Activity
The pictures are to be omitted when the entries are reproduced exactly.

Material shown

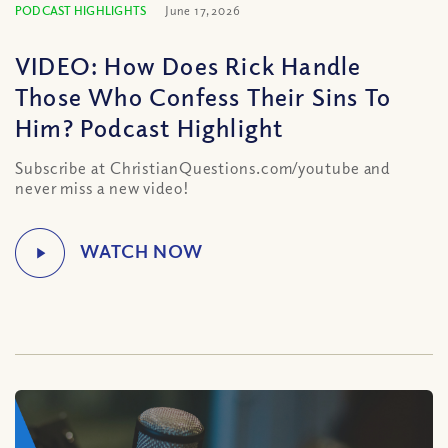
PODCAST HIGHLIGHTS
June 17, 2026
VIDEO: How Does Rick Handle
Those Who Confess Their Sins To
Him? Podcast Highlight
Subscribe at ChristianQuestions.com/youtube and
never miss a new video!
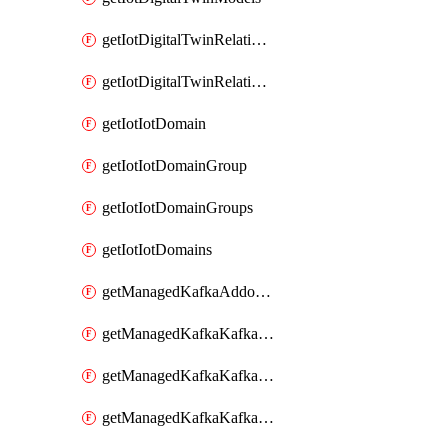
getIotDigitalTwinRelationship
getIotDigitalTwinRelationships
getIotIotDomain
getIotIotDomainGroup
getIotIotDomainGroups
getIotIotDomains
getManagedKafkaAddonOptions
getManagedKafkaKafkaCluster
getManagedKafkaKafkaClusterAddon
getManagedKafkaKafkaClusterAddons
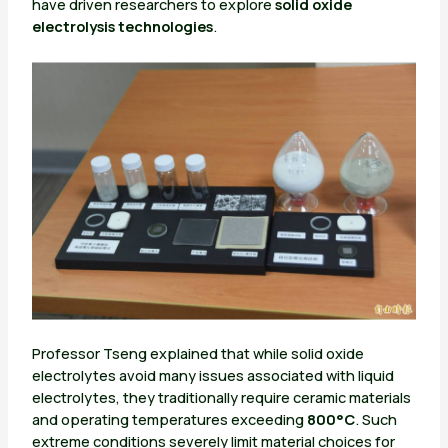
have driven researchers to explore
solid oxide
electrolysis technologies
.
Professor Tseng explained that while solid oxide
electrolytes avoid many issues associated with liquid
electrolytes, they traditionally require ceramic materials
and operating temperatures exceeding
800°C
. Such
extreme conditions severely limit material choices for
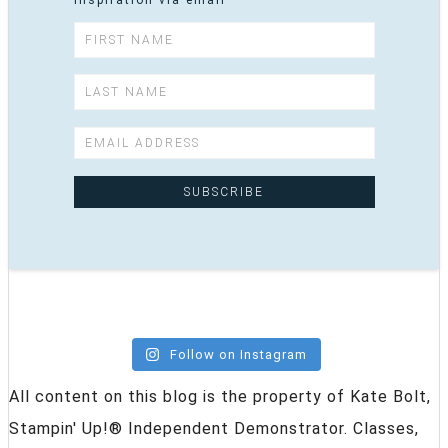
inspiration via email
Follow on Instagram
All content on this blog is the property of Kate Bolt,
Stampin' Up!® Independent Demonstrator. Classes,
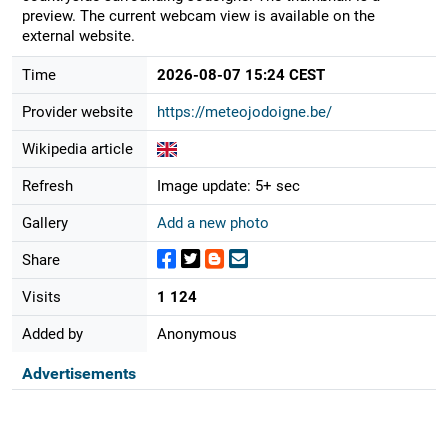
preview. The current webcam view is available on the
external website.
Time
2026-08-07 15:24 CEST
Provider website
https://meteojodoigne.be/
Wikipedia article
Refresh
Image update: 5+ sec
Gallery
Add a new photo
Share
Visits
1 124
Added by
Anonymous
Advertisements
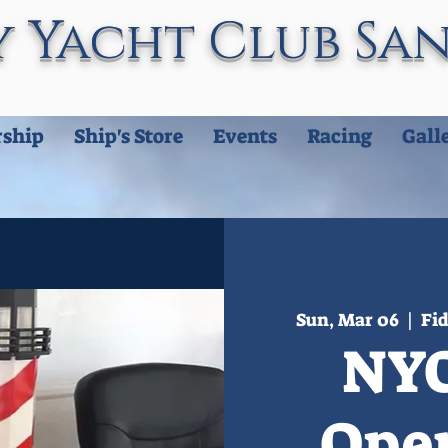
 Yacht Club Sa
ship
Ship's Store
Events
Racing
Gall
Sun, Mar 06
  |  
Fid
NYC
Ope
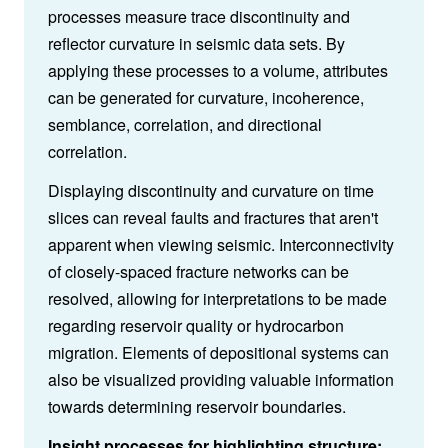
processes measure trace discontinuity and
reflector curvature in seismic data sets. By
applying these processes to a volume, attributes
can be generated for curvature, incoherence,
semblance, correlation, and directional
correlation.
Displaying discontinuity and curvature on time
slices can reveal faults and fractures that aren't
apparent when viewing seismic. Interconnectivity
of closely-spaced fracture networks can be
resolved, allowing for interpretations to be made
regarding reservoir quality or hydrocarbon
migration. Elements of depositional systems can
also be visualized providing valuable information
towards determining reservoir boundaries.
Insight processes for highlighting structure:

Completed exercise
PODCAST HIGHLIGHTS
June 17, 2026
VIDEO: How Does Rick Handle
Those Who Confess Their Sins To
Him? Podcast Highlight
Subscribe at ChristianQuestions.com/youtube and
never miss a new video!
getIotDigitalTwinRelationship
getIotDigitalTwinRelationships
getIotIotDomain
getIotIotDomainGroup
getIotIotDomainGroups
getIotIotDomains
getManagedKafkaAddonOptions
getManagedKafkaKafkaCluster
getManagedKafkaKafkaClusterAddon
getManagedKafkaKafkaClusterAddons
have driven researchers to explore
solid oxide
electrolysis technologies
.
Professor Tseng explained that while solid oxide
electrolytes avoid many issues associated with liquid
electrolytes, they traditionally require ceramic materials
and operating temperatures exceeding
800°C
. Such
extreme conditions severely limit material choices for
inspiration via email
Follow on Instagram
All content on this blog is the property of Kate Bolt,
Stampin' Up!® Independent Demonstrator. Classes,
preview. The current webcam view is available on the
external website.
Time
2026-08-07 15:24 CEST
Provider website
https://meteojodoigne.be/
Wikipedia article
Refresh
Image update: 5+ sec
Gallery
Add a new photo
Share
Visits
1 124
Added by
Anonymous
Advertisements
 Yacht Club Sa
ship
Ship's Store
Events
Racing
Gall
Sun, Mar 06
  |  
Fid
NYC
Ope
processes measure trace discontinuity and
reflector curvature in seismic data sets. By
applying these processes to a volume, attributes
can be generated for curvature, incoherence,
semblance, correlation, and directional
correlation.
Displaying discontinuity and curvature on time
slices can reveal faults and fractures that aren't
apparent when viewing seismic. Interconnectivity
of closely-spaced fracture networks can be
resolved, allowing for interpretations to be made
regarding reservoir quality or hydrocarbon
migration. Elements of depositional systems can
also be visualized providing valuable information
towards determining reservoir boundaries.
Insight processes for highlighting structure:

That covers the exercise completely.